Question

A hot-water pipe at \(80^{\circ} \mathrm{C}\) is losing heat to the surrounding air at \(5^{\circ} \mathrm{C}\) at a rate of \(2200 \mathrm{W}\). Determine the rate of entropy generation in the surrounding air, in \(\mathrm{W} / \mathrm{K}\).

Short answer

Answer: The rate of entropy generation in the surrounding air is 1.68 W/K.

Step-by-step solution

Convert Celsius temperatures to Kelvin

To convert the given temperatures from Celsius to Kelvin, we will add 273.15 to each temperature: $$T_H = 80^{\circ} \mathrm{C} + 273.15 \, \mathrm{K} = 353.15 \, \mathrm{K}$$ $$T_C = 5^{\circ} \mathrm{C} + 273.15 \, \mathrm{K} = 278.15 \, \mathrm{K}$$

Apply the entropy generation formula

Now that we have the absolute temperatures, we can plug the values into the entropy generation formula: $$\dot{S}_{gen} = \frac{\dot{Q}_H}{T_H} - \frac{\dot{Q}_C}{T_C}$$ Substitute the given values into the equation: $$\dot{S}_{gen} = \frac{2200 \, \mathrm{W}}{353.15 \, \mathrm{K}} - \frac{2200 \, \mathrm{W}}{278.15 \, \mathrm{K}}$$

Calculate the rate of entropy generation

Now, perform the calculations to find the rate of entropy generation: $$\dot{S}_{gen} = 6.23 \, \mathrm{W/K} - 7.91 \, \mathrm{W/K}$$ $$\dot{S}_{gen} = -1.68 \, \mathrm{W/K}$$ The negative sign indicates that there is a net decrease in entropy, which is expected since heat is being transferred from the hot-water pipe to the cooler surrounding air. Therefore, the rate of entropy generation in the surrounding air is 1.68 \(\mathrm{W/K}\).

Key concepts

Thermodynamic Temperature Conversion

Understanding thermodynamic temperature conversion is crucial when working with heat transfer and entropy generation. In thermodynamics, it's important to use the Kelvin scale, which is the absolute temperature scale used in scientific equations. The Kelvin temperature scale starts at absolute zero, the point at which all thermal motion stops, and is essential for avoiding negative temperature values in calculations.

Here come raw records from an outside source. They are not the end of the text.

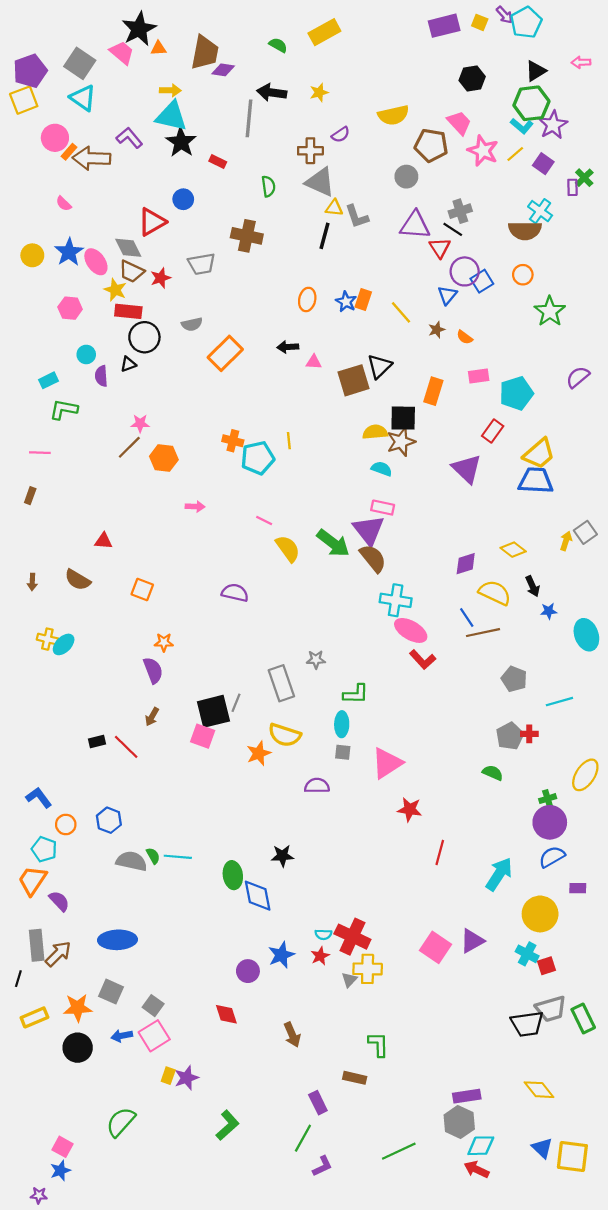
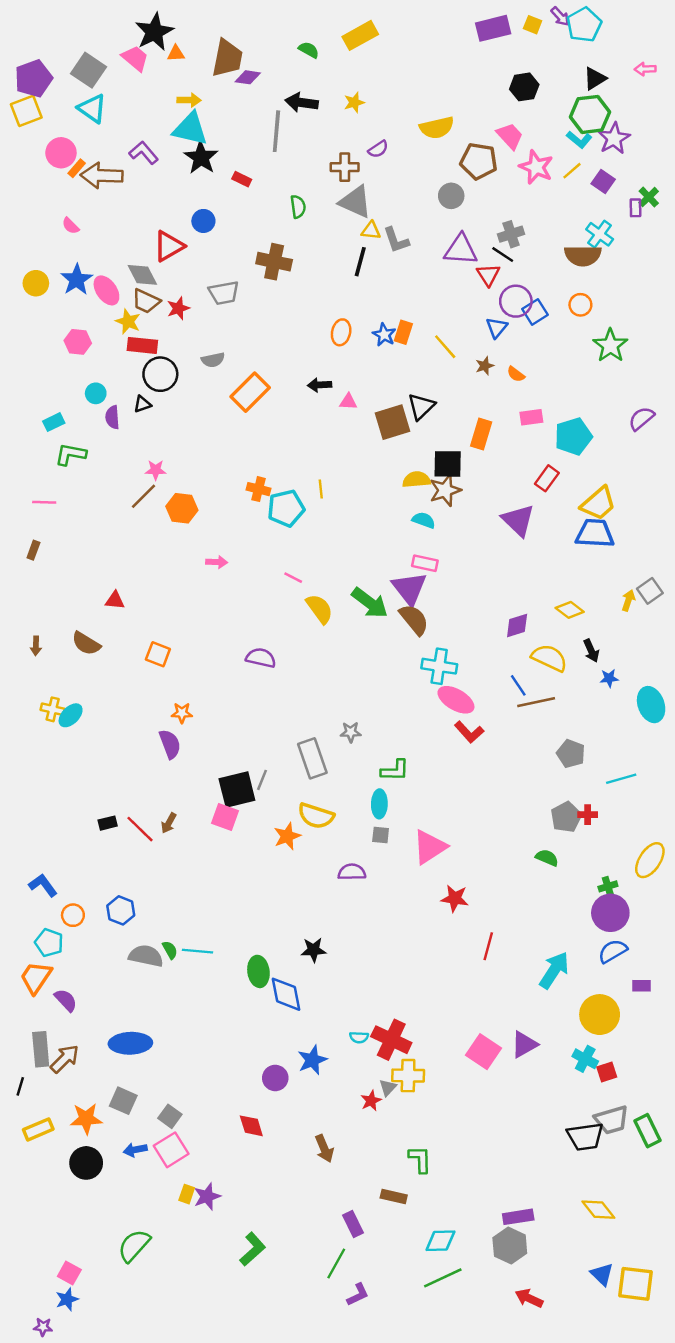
brown arrow: (152, 717) -> (169, 823), moved
red star: (320, 956) -> (371, 1101), moved
cyan diamond: (481, 1146) -> (440, 1241), moved

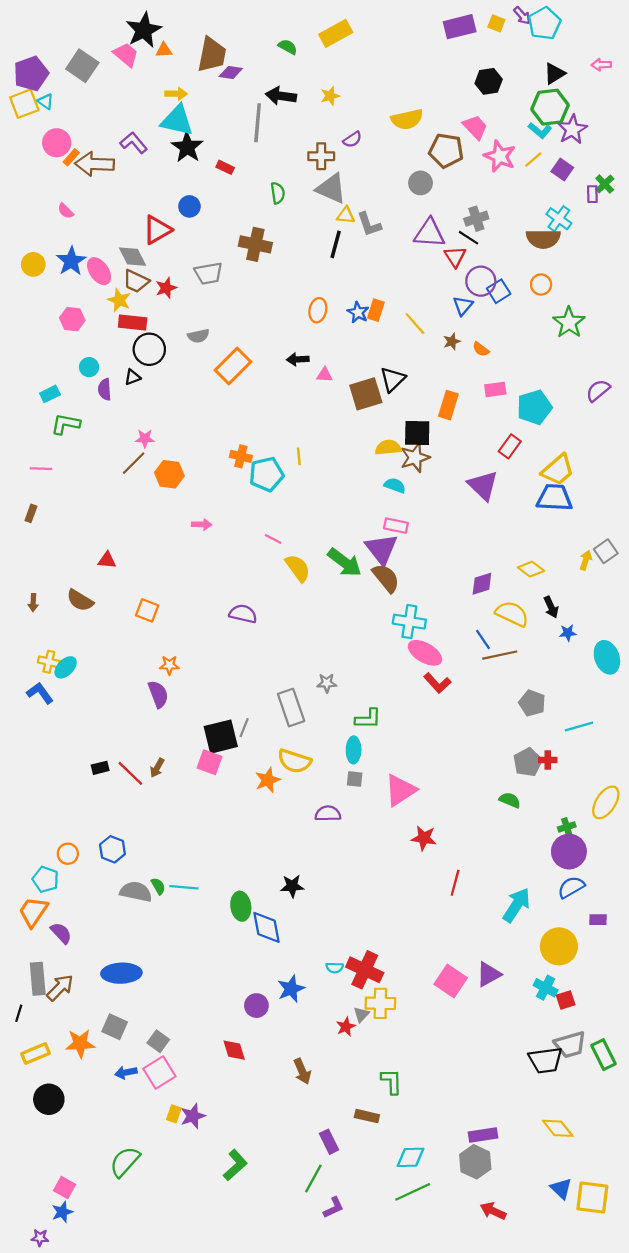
cyan triangle: (92, 108) -> (45, 101), moved, size x0.6
blue L-shape: (43, 885) -> (40, 693), moved
black circle: (86, 1163) -> (49, 1099), moved

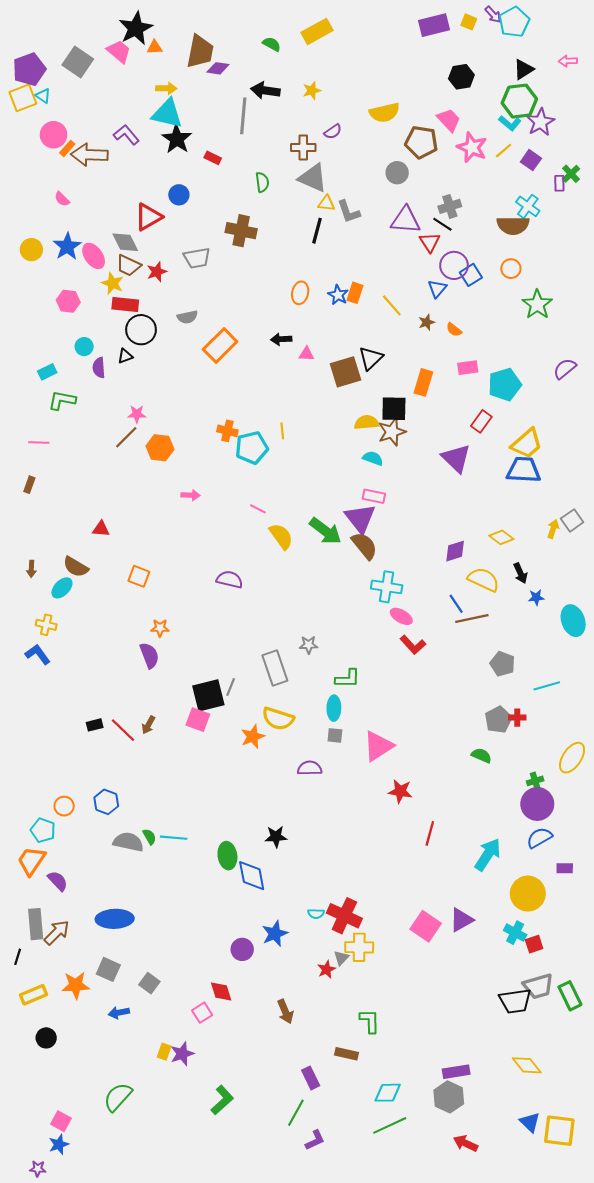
pink ellipse: (425, 653) -> (401, 616), size x0.7
cyan ellipse: (66, 667) -> (62, 588), moved
pink square: (159, 1072) -> (202, 1013), moved, size x0.7
black circle: (49, 1099) -> (46, 1038), size x0.7

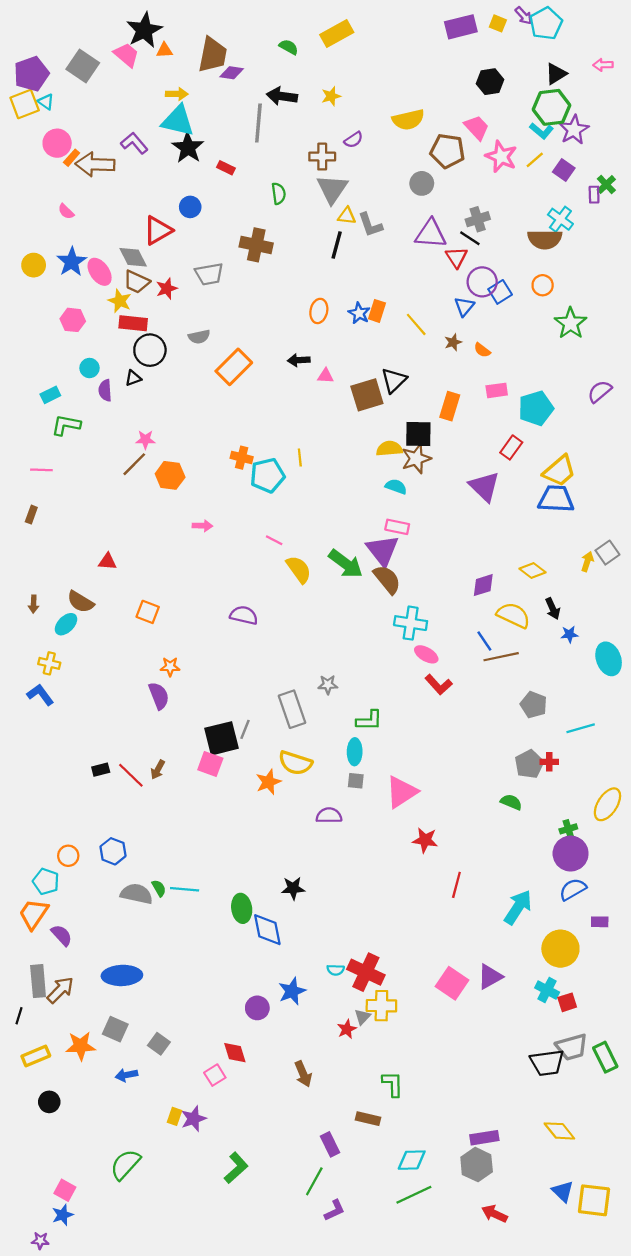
gray triangle: (313, 178) -> (332, 189), turned 40

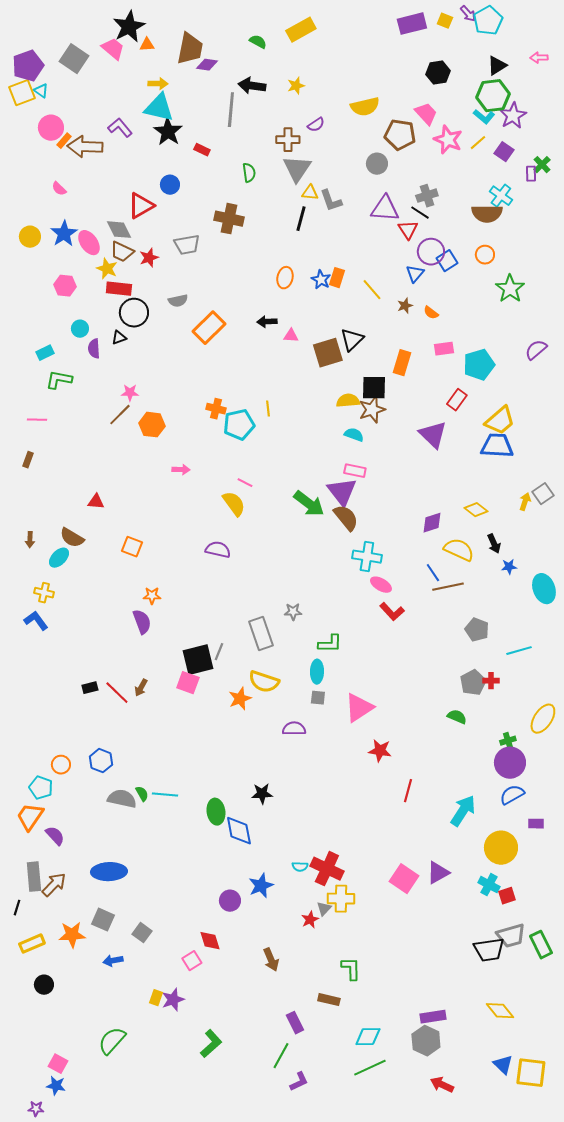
yellow semicircle: (299, 569) -> (234, 504), moved
blue star: (63, 1215) -> (56, 1086), turned 30

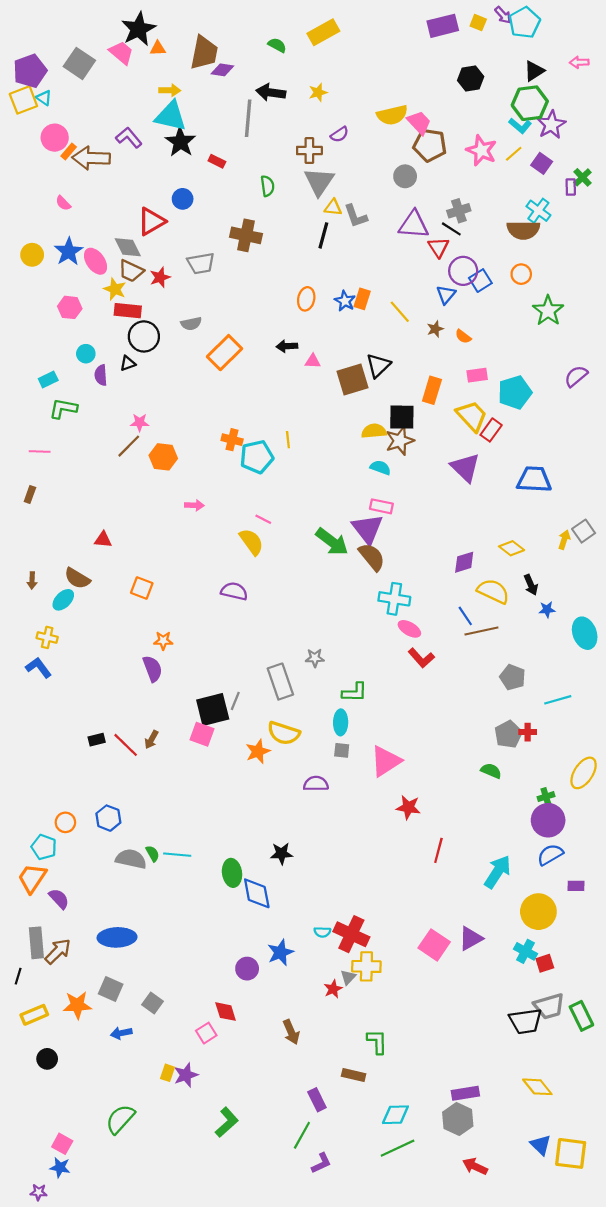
pink trapezoid: (426, 114) -> (419, 123), moved
yellow trapezoid: (500, 421) -> (472, 416), moved, turned -92

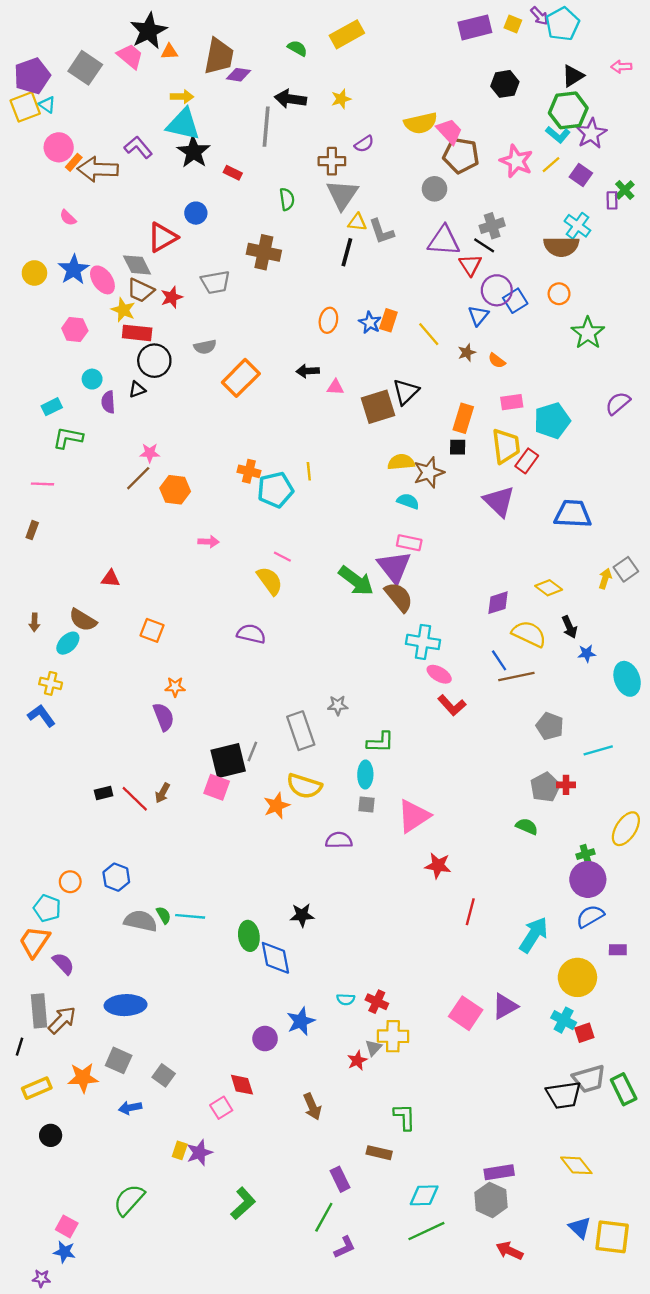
yellow trapezoid: (472, 416) -> (506, 446), turned 36
black square: (402, 417) -> (458, 447), moved, size x0.6
red cross: (351, 934) -> (377, 1002), size x0.6

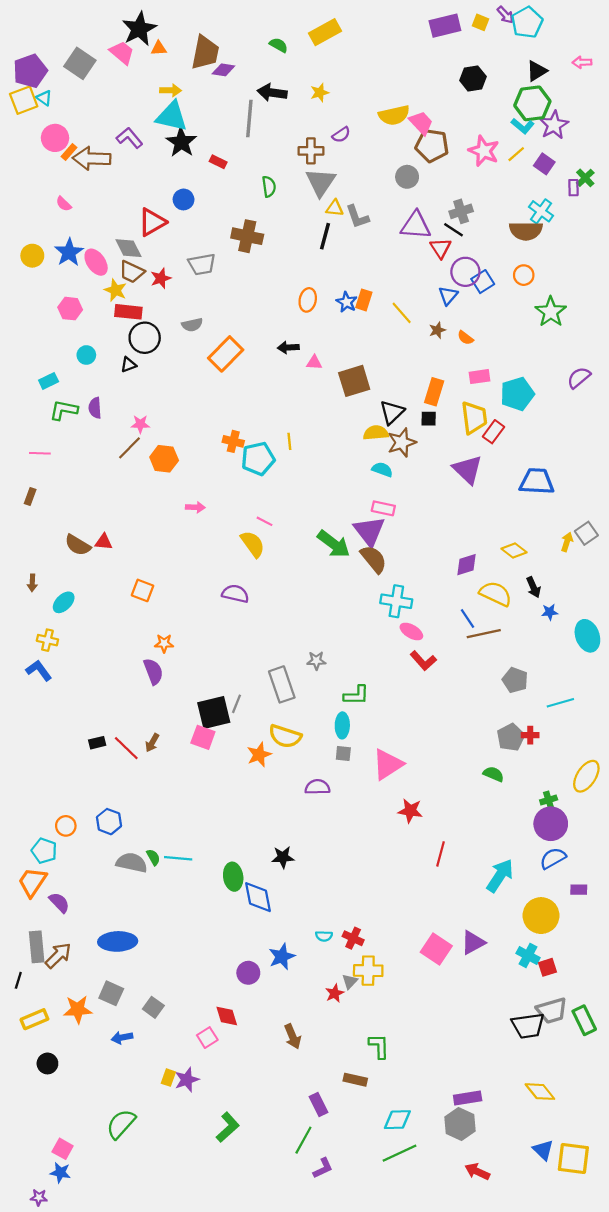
black triangle: (406, 392) -> (392, 412), moved
purple semicircle: (108, 402) -> (95, 408), moved
brown semicircle: (83, 620) -> (78, 545), moved

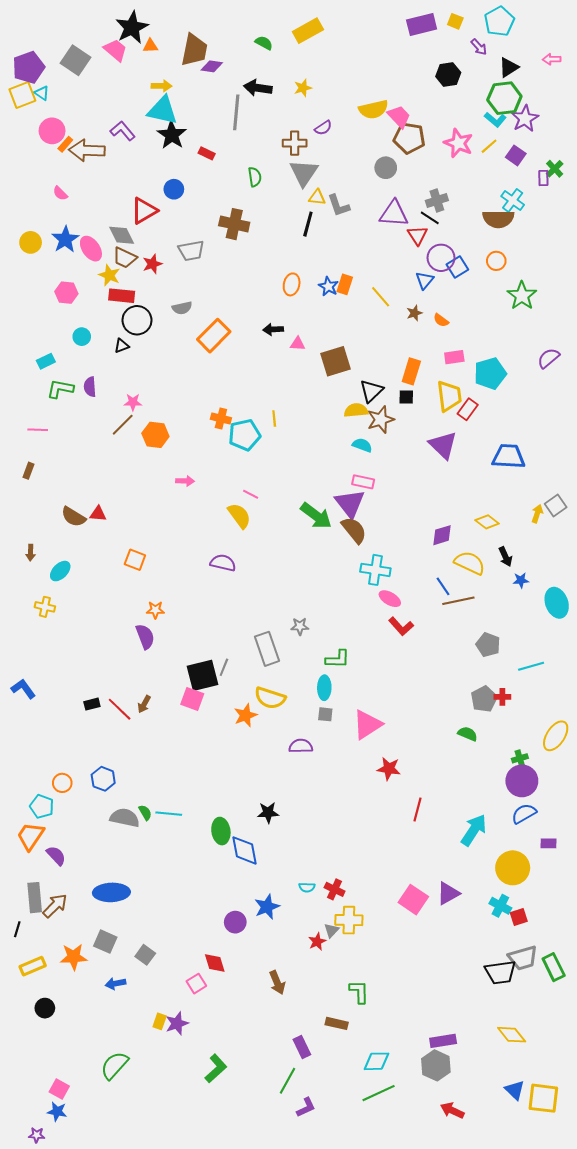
purple arrow: (505, 15) -> (479, 47), moved
blue L-shape: (39, 670) -> (23, 689), moved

To convert from Celsius to Kelvin, one simply adds 273.15 to the Celsius temperature. This is because the zero point in Celsius, which is the freezing point of water, is 273.15 degrees above absolute zero in Kelvin. For example, as shown in the step by step solution, a temperature of the hot-water pipe at \(80^{\textdegree}\mathrm{C}\) is converted to Kelvin by adding 273.15, resulting in \(353.15 \mathrm{K}\). Similarly, the surrounding air temperature is converted from \(5^{\textdegree}\mathrm{C}\) to \(278.15 \mathrm{K}\).

It's imperative to conduct this conversion before plugging temperatures into thermodynamic formulas since they are derived based on the properties of the Kelvin scale.

Entropy Generation Formula

Entropy can be a perplexing concept, as it is a measure of disorder or randomness in a system. However, the entropy generation formula allows us to quantify the irreversible production of entropy within a system due to processes like heat transfer. The general entropy generation formula is given by:\[\dot{S}_{gen} = \frac{\dot{Q}_H}{T_H} - \frac{\dot{Q}_C}{T_C}\]This equation represents the difference between the entropy transfer due to heating at a hot source (\(T_H\)) and cooling at a cold sink (\(T_C\)), where \(\dot{Q}_H\) and \(\dot{Q}_C\) are the heat transfer rates at the source and sink, respectively. Essentially, the formula explains how heat transfer generates entropy owing to a temperature difference. It's crucial to note that entropy generation, \(\dot{S}_{gen}\), is always zero or positive in a closed system due to the second law of thermodynamics.

Heat Transfer

Heat transfer refers to the movement of heat from one body or substance to another through various mechanisms, such as conduction, convection, and radiation. In the given exercise, we're dealing with heat loss from a hot-water pipe to cooler surrounding air, which is primarily governed by convection. Convection occurs when a fluid (such as air) is heated, becomes less dense, and rises, creating a natural circulation pattern that facilitates heat transfer.The rate of entropy generation during heat transfer can be indicative of the efficiency of the process. High rates of entropy generation can suggest significant irreversibilities and therefore less efficient energy transfer. As the exercise shows, analysis of entropy generation due to heat transfer can provide insights into the thermodynamic performance of systems and guide the design for greater efficiency. In the real world, optimizing heat transfer processes to minimize entropy production is key to saving energy and reducing operational costs.